Fact: False. While oceans store most of the Earth’s retained heat and drive weather systems, atmospheric CO₂ is a crucial contributor to global warming. It influences weather by trapping heat, warming oceans, and intensifying storms, rainfall, and other phenomena.
X post:
What does the post say
Peter Clack, a known sceptic of climate science, made a bold assertion on X that deep ocean currents alone drive weather systems, while atmospheric CO₂ plays no role. His claim disregards well-established scientific findings that highlight the interconnected nature of oceanic and atmospheric systems.
This narrative aligns with a broader trend of misinformation aimed at downplaying the role of greenhouse gases, particularly CO₂, in climate change. It is essential to address such claims to reaffirm the scientific consensus on the combined roles of atmospheric and oceanic processes in influencing Earth’s weather and climate.
What we found
Peter Clack’s statement is scientifically inaccurate. Weather systems result from intricate interactions between the atmosphere and the oceans, with atmospheric CO₂ playing a pivotal role. While the oceans store and redistribute most of Earth’s heat, this process is intrinsically tied to atmospheric conditions, which heavily influence CO₂ and other greenhouse gases. Ignoring these interactions oversimplifies the climate system and misrepresents the science behind global warming and its effects on weather patterns.

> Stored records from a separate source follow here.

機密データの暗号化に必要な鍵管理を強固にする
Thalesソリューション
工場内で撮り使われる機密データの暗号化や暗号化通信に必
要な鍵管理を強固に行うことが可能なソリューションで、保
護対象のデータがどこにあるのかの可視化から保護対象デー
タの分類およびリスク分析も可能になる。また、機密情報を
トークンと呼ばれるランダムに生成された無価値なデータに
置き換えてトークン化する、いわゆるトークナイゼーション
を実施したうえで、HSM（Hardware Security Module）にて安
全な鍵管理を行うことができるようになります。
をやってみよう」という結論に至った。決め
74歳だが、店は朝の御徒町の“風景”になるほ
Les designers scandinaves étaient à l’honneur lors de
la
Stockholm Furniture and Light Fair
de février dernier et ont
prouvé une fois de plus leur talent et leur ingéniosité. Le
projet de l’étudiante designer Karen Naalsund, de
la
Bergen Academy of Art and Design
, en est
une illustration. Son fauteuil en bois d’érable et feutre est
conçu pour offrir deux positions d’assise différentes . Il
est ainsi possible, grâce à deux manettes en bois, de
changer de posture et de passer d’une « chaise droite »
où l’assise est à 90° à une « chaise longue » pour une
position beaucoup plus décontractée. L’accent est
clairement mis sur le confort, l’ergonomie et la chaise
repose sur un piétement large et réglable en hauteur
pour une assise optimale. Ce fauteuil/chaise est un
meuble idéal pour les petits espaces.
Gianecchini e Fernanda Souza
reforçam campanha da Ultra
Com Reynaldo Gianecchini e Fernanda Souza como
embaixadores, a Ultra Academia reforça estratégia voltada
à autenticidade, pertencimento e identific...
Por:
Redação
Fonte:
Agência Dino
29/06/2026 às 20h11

The Role of Oceans in Driving Weather
Oceans serve as Earth’s primary heat reservoir, absorbing nearly 94% of the excess heat generated by human-induced global warming. This stored heat drives key weather patterns through ocean currents and evaporation processes.
Deep ocean currents, such as the thermohaline circulation, redistribute heat globally. In contrast, surface currents like the Gulf Stream and climate phenomena like El Niño and La Niña significantly impact regional weather patterns. For instance, El Niño events can bring heavy rainfall to some regions while triggering droughts in others.
Furthermore, oceans are the primary source of water vapour, which drives cloud formation and precipitation. However, the warming of the oceans, and thus their ability to influence weather, is closely linked to atmospheric heat. This heat, in turn, is primarily retained by greenhouse gases, with CO₂ playing a dominant role.
How Atmospheric CO₂ Shapes Weather
Atmospheric CO₂ is not just a passive component; it actively contributes to weather and climate dynamics in multiple ways:
- Ocean Warming and Storm Intensification:
By trapping heat, CO₂-driven warming raises sea surface temperatures, energising storms. Warmer waters fuel hurricanes and cyclones, intensifying their strength and impact. Events like Hurricane Harvey and Cyclone Amphan highlight how elevated ocean temperatures, influenced by atmospheric warming, amplify weather extremes.
- Increased Rainfall and Droughts:
Higher CO₂ levels increase the atmosphere’s capacity to hold water vapour, leading to heavier rainfall in some regions and prolonged droughts in others. These shifts in precipitation patterns disrupt ecosystems and human livelihoods, particularly in areas dependent on predictable weather for agriculture.
- Feedback Loops in Climate Systems:
Melting polar ice, driven by CO₂-induced warming, reduces Earth’s reflectivity, causing oceans to absorb even more heat. This creates a feedback loop: warmer oceans release additional water vapour, intensifying global warming and its weather-related consequences.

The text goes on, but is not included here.